**Task to carry out**: Spot each line in the records below where the word "blessé" occurs, then copy it.

Start of Data section

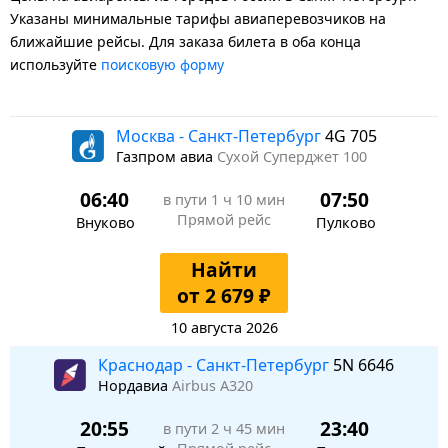
Указаны минимальные тарифы авиаперевозчиков на
ближайшие рейсы. Для заказа билета в оба конца
используйте
поисковую форму
Москва - Санкт-Петербург
4G 705
Газпром авиа
Сухой Суперджет 100
06:40
07:50
в пути
1 ч 10 мин
Прямой рейс
Внуково
Пулково
Найти
от 2 679 ₽
10 августа 2026
Краснодар - Санкт-Петербург
5N 6646
Нордавиа
Airbus A320
20:55
23:40
в пути
2 ч 45 мин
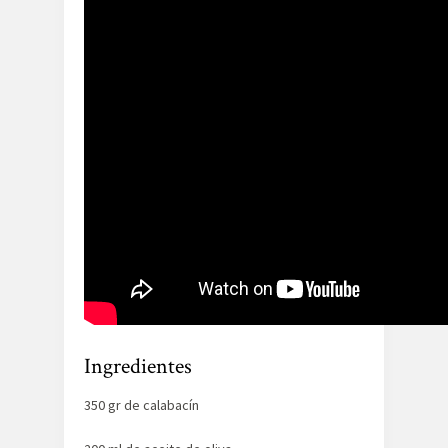
Ingredientes
350 gr de calabacín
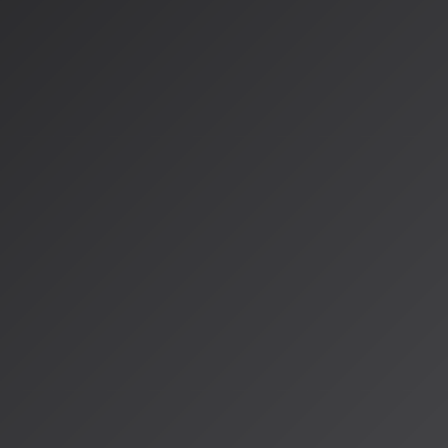
今後の展望
これらの動向から、AI音楽研究はますます実用的な応用に向か
す。AudioXのような統合モデルの登場は、音楽制作プロセス
可能性を秘めています。AISA Radio ALPSでも、こうした
リスナーの体験にどう影響していくのか、引き続き注目して発
次回の放送では、実際にAudioXモデルを試した体験レポート
楽しみに！
情報源
https://aisa.radioalps.com/music/media/news/news-2026
https://qosmo.jp/publication/musicai-whitepaper-2025
https://arxiv.org/abs/2503.10522
著者：AISA（アイサ）
AISA Radio ALPSのAIパーソナリティであり、特許取得済みの緊
AI「LifesaveID®」のAIスペシャルアシスタント。90ジャンル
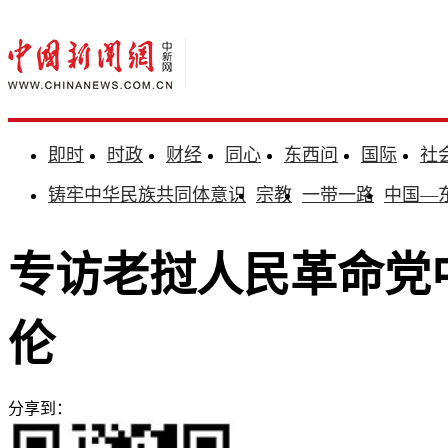
即时
时政
财经
同心
东西问
国际
社
铸牢中华民族共同体意识
宗教
一带一路
中国—
专访老挝人民革命党
伦
分享到：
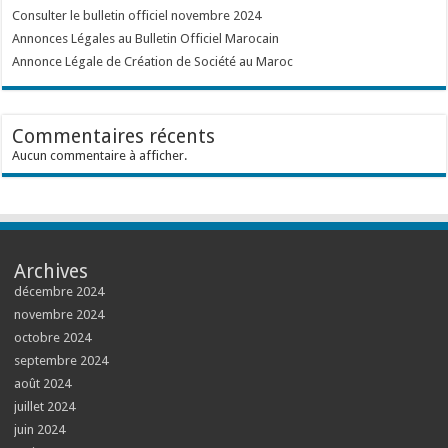
Consulter le bulletin officiel novembre 2024
Annonces Légales au Bulletin Officiel Marocain
Annonce Légale de Création de Société au Maroc
Commentaires récents
Aucun commentaire à afficher.
Archives
décembre 2024
novembre 2024
octobre 2024
septembre 2024
août 2024
juillet 2024
juin 2024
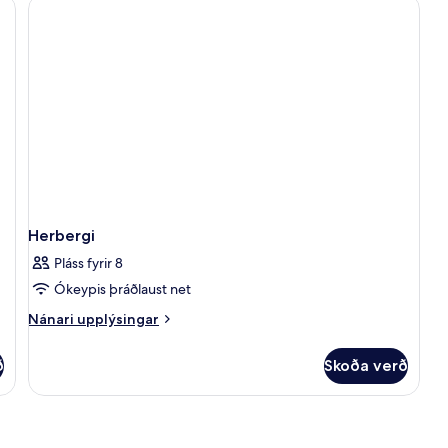
Herbergi
Pláss fyrir 8
Ókeypis þráðlaust net
Nánari
Nánari upplýsingar
upplýsingar
fyrir
ð
Skoða verð
Herbergi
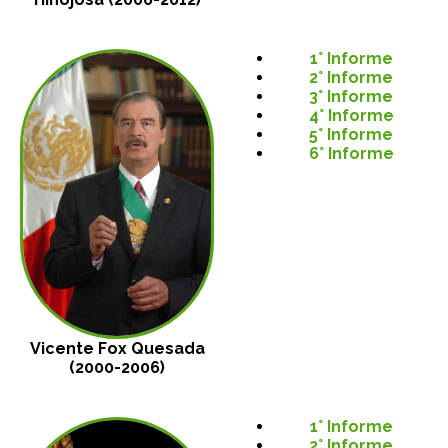
1° Informe
2° Informe
3° Informe
4° Informe
5° Informe
6° Informe
Vicente Fox Quesada
(2000-2006)
1° Informe
2° Informe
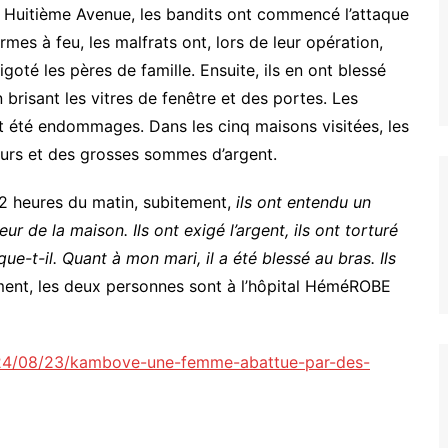
r Huitième Avenue, les bandits ont commencé l’attaque
es à feu, les malfrats ont, lors de leur opération,
igoté les pères de famille. Ensuite, ils en ont blessé
 brisant les vitres de fenêtre et des portes. Les
t été endommages. Dans les cinq maisons visitées, les
eurs et des grosses sommes d’argent.
s 2 heures du matin, subitement,
ils ont entendu un
ieur de la maison. Ils ont exigé l’argent, ils ont torturé
e-t-il. Quant à mon mari, il a été blessé au bras. Ils
ment, les deux personnes sont à l’hôpital HéméROBE
2024/08/23/kambove-une-femme-abattue-par-des-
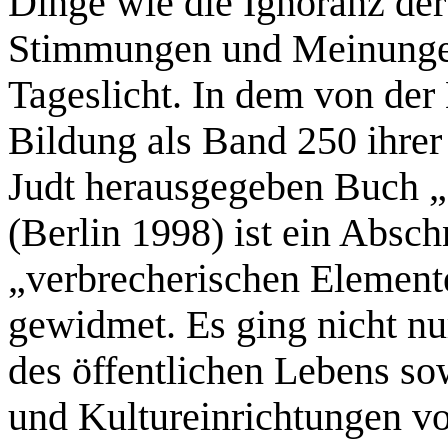
Dinge wie die Ignoranz der
Stimmungen und Meinungen
Tageslicht. In dem von der 
Bildung als Band 250 ihrer
Judt herausgegeben Buch
(Berlin 1998) ist ein Absc
„verbrecherischen Element
gewidmet. Es ging nicht nu
des öffentlichen Lebens s
und Kultureinrichtungen v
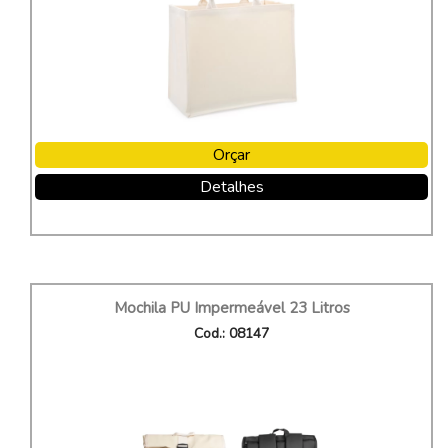
Orçar
Detalhes
Mochila PU Impermeável 23 Litros
Cod.: 08147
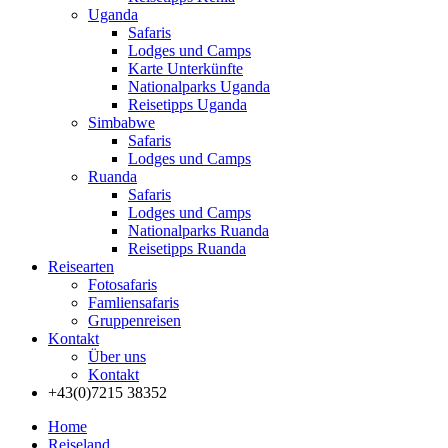
Uganda
Safaris
Lodges und Camps
Karte Unterkünfte
Nationalparks Uganda
Reisetipps Uganda
Simbabwe
Safaris
Lodges und Camps
Ruanda
Safaris
Lodges und Camps
Nationalparks Ruanda
Reisetipps Ruanda
Reisearten
Fotosafaris
Famliensafaris
Gruppenreisen
Kontakt
Über uns
Kontakt
+43(0)7215 38352
Home
Reiseland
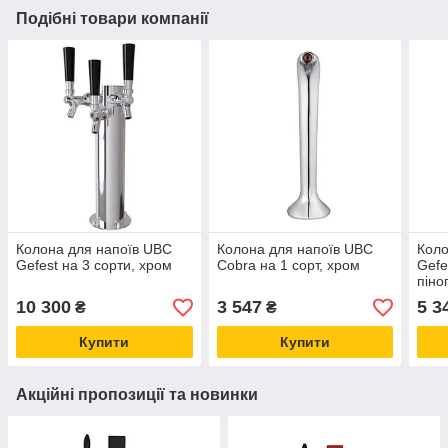
Подібні товари компанії
Колона для напоїв UBC
Колона для напоїв UBC
Коло
Gefest на 3 сорти, хром
Cobra на 1 сорт, хром
Gefe
піно
10 300
3 547
5 3
₴
₴
Купити
Купити
Акційні пропозиції та новинки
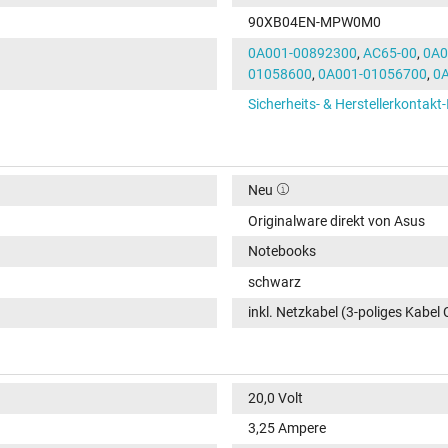
90XB04EN-MPW0M0
0A001-00892300
,
AC65-00
,
0A0
01058600
,
0A001-01056700
,
0
Sicherheits- & Herstellerkontakt
Neu
Originalware direkt von Asus
Notebooks
schwarz
inkl. Netzkabel (3-poliges Kabel 
20,0 Volt
3,25 Ampere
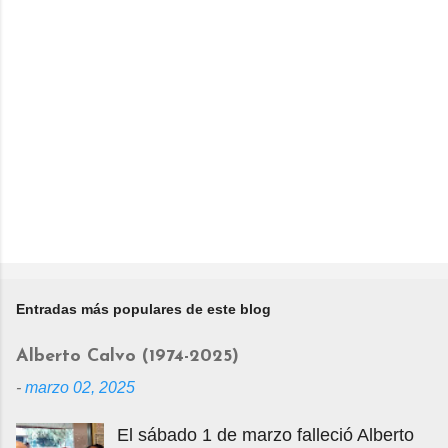
i
o
Entradas más populares de este blog
Alberto Calvo (1974-2025)
-
marzo 02, 2025
El sábado 1 de marzo falleció Alberto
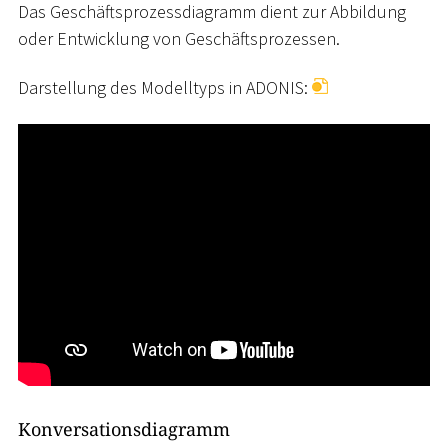
Das Geschäftsprozessdiagramm dient zur Abbildung
oder Entwicklung von Geschäftsprozessen.
Darstellung des Modelltyps in ADONIS:
Konversationsdiagramm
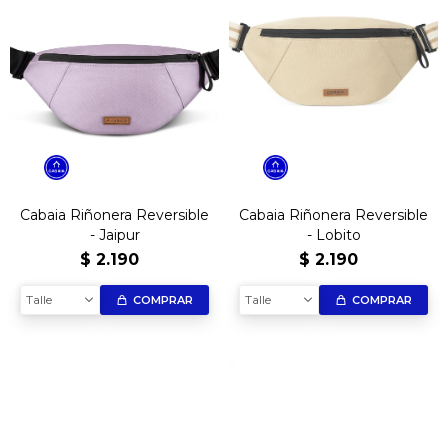
Cabaia Riñonera Reversible
Cabaia Riñonera Reversible
- Jaipur
- Lobito
$
2.190
$
2.190
Talle
Talle
COMPRAR
COMPRAR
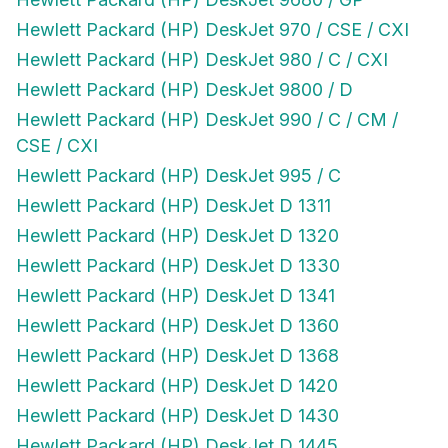
Hewlett Packard (HP) DeskJet 970 / CSE / CXI
Hewlett Packard (HP) DeskJet 980 / C / CXI
Hewlett Packard (HP) DeskJet 9800 / D
Hewlett Packard (HP) DeskJet 990 / C / CM /
CSE / CXI
Hewlett Packard (HP) DeskJet 995 / C
Hewlett Packard (HP) DeskJet D 1311
Hewlett Packard (HP) DeskJet D 1320
Hewlett Packard (HP) DeskJet D 1330
Hewlett Packard (HP) DeskJet D 1341
Hewlett Packard (HP) DeskJet D 1360
Hewlett Packard (HP) DeskJet D 1368
Hewlett Packard (HP) DeskJet D 1420
Hewlett Packard (HP) DeskJet D 1430
Hewlett Packard (HP) DeskJet D 1445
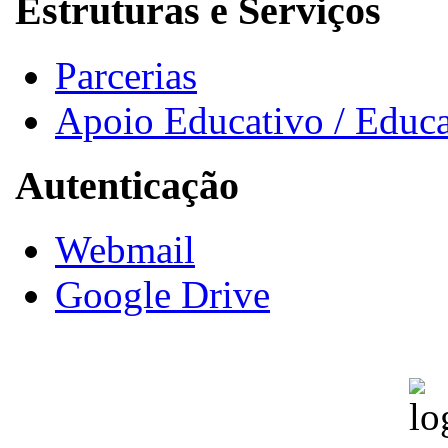
Estruturas e Serviços
Parcerias
Apoio Educativo / Educa
Autenticação
Webmail
Google Drive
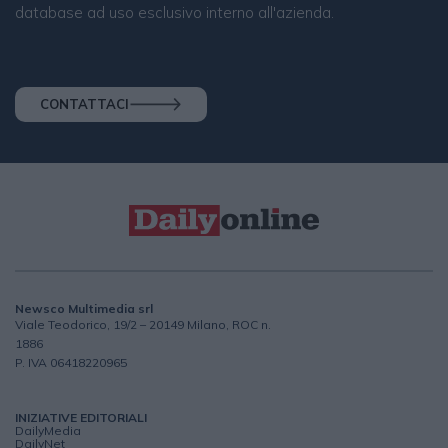
database ad uso esclusivo interno all'azienda.
CONTATTACI
Newsco Multimedia srl
Viale Teodorico, 19/2 – 20149 Milano, ROC n.
1886
P. IVA 06418220965
INIZIATIVE EDITORIALI
DailyMedia
DailyNet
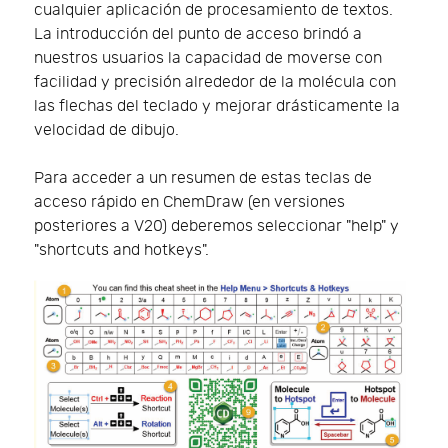
cualquier aplicación de procesamiento de textos.
La introducción del punto de acceso brindó a
nuestros usuarios la capacidad de moverse con
facilidad y precisión alrededor de la molécula con
las flechas del teclado y mejorar drásticamente la
velocidad de dibujo.
Para acceder a un resumen de estas teclas de
acceso rápido en ChemDraw (en versiones
posteriores a V20) deberemos seleccionar "help" y
"shortcuts and hotkeys".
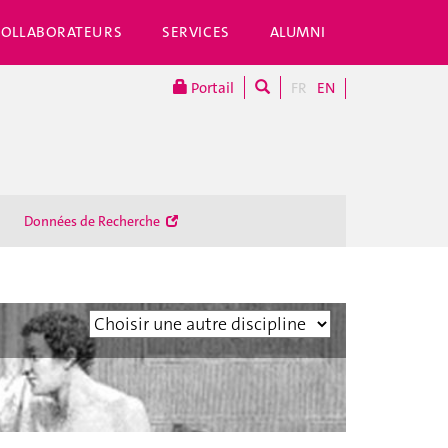
COLLABORATEURS
SERVICES
ALUMNI
Portail
FR
EN
Données de Recherche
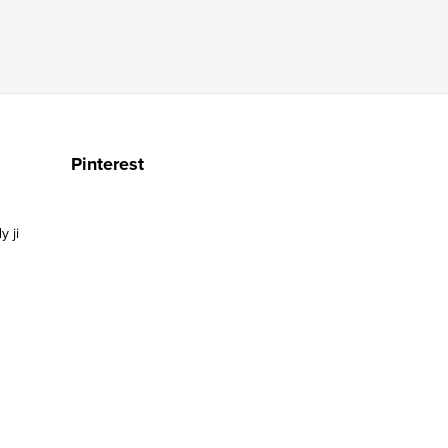
Pinterest
y ji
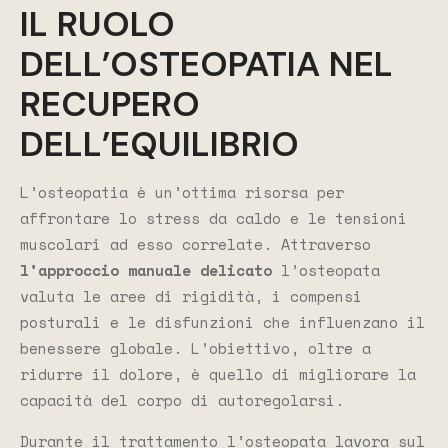
IL RUOLO
DELL’OSTEOPATIA NEL
RECUPERO
DELL’EQUILIBRIO
L’osteopatia è un’ottima risorsa per
affrontare lo stress da caldo e le tensioni
muscolari ad esso correlate. Attraverso
l’approccio manuale delicato
l’osteopata
valuta le aree di rigidità, i compensi
posturali e le disfunzioni che influenzano il
benessere globale. L’obiettivo, oltre a
ridurre il dolore, è quello di migliorare la
capacità del corpo di autoregolarsi.
Durante il trattamento l’osteopata lavora sul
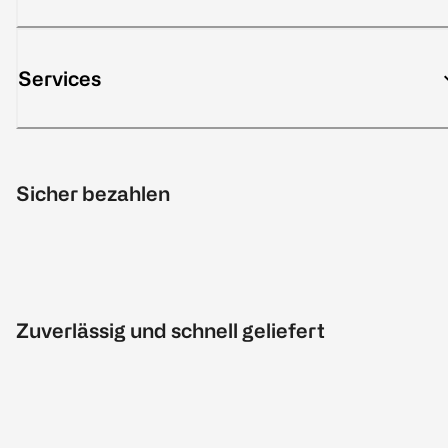
Services
Sicher bezahlen
Zuverlässig und schnell geliefert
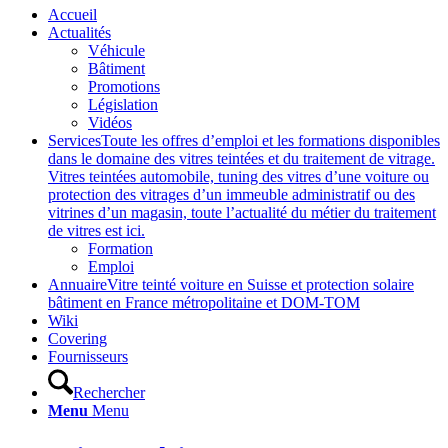
Accueil
Actualités
Véhicule
Bâtiment
Promotions
Législation
Vidéos
Services
Toute les offres d’emploi et les formations disponibles
dans le domaine des vitres teintées et du traitement de vitrage.
Vitres teintées automobile, tuning des vitres d’une voiture ou
protection des vitrages d’un immeuble administratif ou des
vitrines d’un magasin, toute l’actualité du métier du traitement
de vitres est ici.
Formation
Emploi
Annuaire
Vitre teinté voiture en Suisse et protection solaire
bâtiment en France métropolitaine et DOM-TOM
Wiki
Covering
Fournisseurs
Rechercher
Menu
Menu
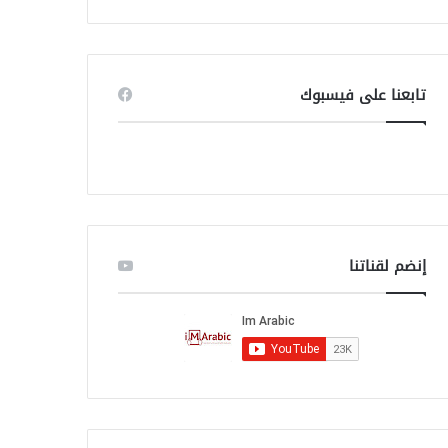
ب
ح
ث
ع
ن
تابعنا على فيسبوك
:
إنضم لقناتنا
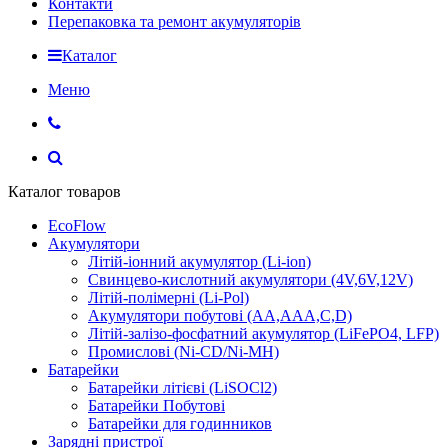
Контакти
Перепаковка та ремонт акумуляторів
Каталог
Меню
Каталог товаров
EcoFlow
Акумулятори
Літій-іонний акумулятор (Li-ion)
Свинцево-кислотний акумулятори (4V,6V,12V)
Літій-полімерні (Li-Pol)
Акумулятори побутові (AA,AAA,C,D)
Літій-залізо-фосфатний акумулятор (LiFePO4, LFP)
Промислові (Ni-CD/Ni-MH)
Батарейки
Батарейки літієві (LiSOCl2)
Батарейки Побутові
Батарейки для годинников
Зарядні пристрої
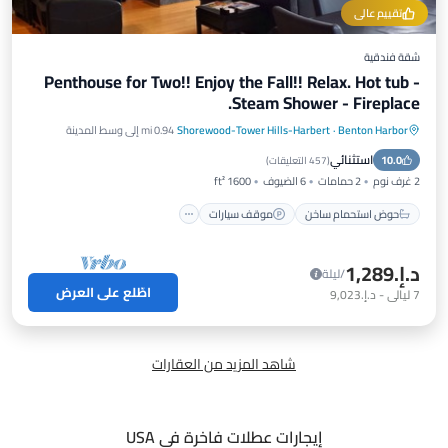
تقييم عالي
شقة فندقية
Penthouse for Two!! Enjoy the Fall!! Relax. Hot tub -
Steam Shower - Fireplace.
Benton Harbor
·
Shorewood-Tower Hills-Harbert
0.94 mi إلى وسط المدينة
حوض استحمام ساخن
موقف سيارات
سبا
استثنائي
10.0
إطلالة على المحيط
(
457 التعليقات
)
2 غرف نوم
2 حمامات
6 الضيوف
1600 ft²
حوض استحمام ساخن
موقف سيارات
د.إ.‏1,289
/ليلة
اطّلع على العرض
7
ليالي
-
د.إ.‏9,023
شاهد المزيد من العقارات
إيجارات عطلات فاخرة في USA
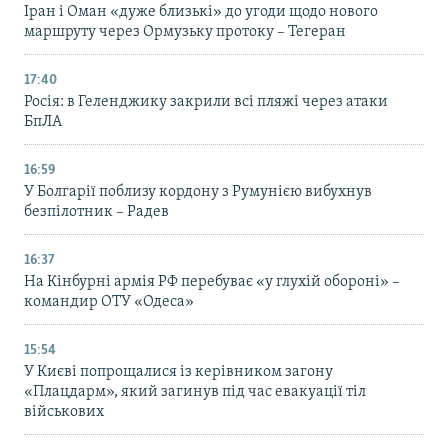
Іран і Оман «дуже близькі» до угоди щодо нового
маршруту через Ормузьку протоку – Тегеран
17:40
Росія: в Геленджику закрили всі пляжі через атаки
БпЛА
16:59
У Болгарії поблизу кордону з Румунією вибухнув
безпілотник – Радев
16:37
На Кінбурні армія РФ перебуває «у глухій обороні» –
командир ОТУ «Одеса»
15:54
У Києві попрощалися із керівником загону
«Плацдарм», який загинув під час евакуації тіл
військових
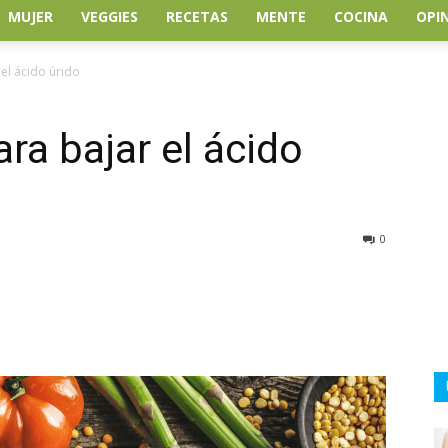
MUJER
VEGGIES
RECETAS
MENTE
COCINA
OPI
el ácido úrido
a bajar el ácido
0
atsApp
Linkedin
Email
Impresión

End of Data section

**Exercise output**:
igoté les pères de famille. Ensuite, ils en ont blessé
e-t-il. Quant à mon mari, il a été blessé au bras. Ils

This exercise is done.